--- Available data ---
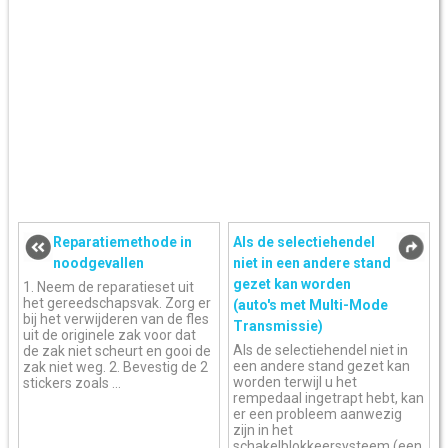
Reparatiemethode in
Als de selectiehendel
noodgevallen
niet in een andere stand
gezet kan worden
1. Neem de reparatieset uit
het gereedschapsvak. Zorg er
(auto's met Multi-Mode
bij het verwijderen van de fles
Transmissie)
uit de originele zak voor dat
Als de selectiehendel niet in
de zak niet scheurt en gooi de
een andere stand gezet kan
zak niet weg. 2. Bevestig de 2
worden terwijl u het
stickers zoals ...
rempedaal ingetrapt hebt, kan
er een probleem aanwezig
zijn in het
schakelblokkeersysteem (een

--- Problem description ---
Look through the entries above; copy each line where the string "stand" appears.

--- Exercise output ---
niet in een andere stand
een andere stand gezet kan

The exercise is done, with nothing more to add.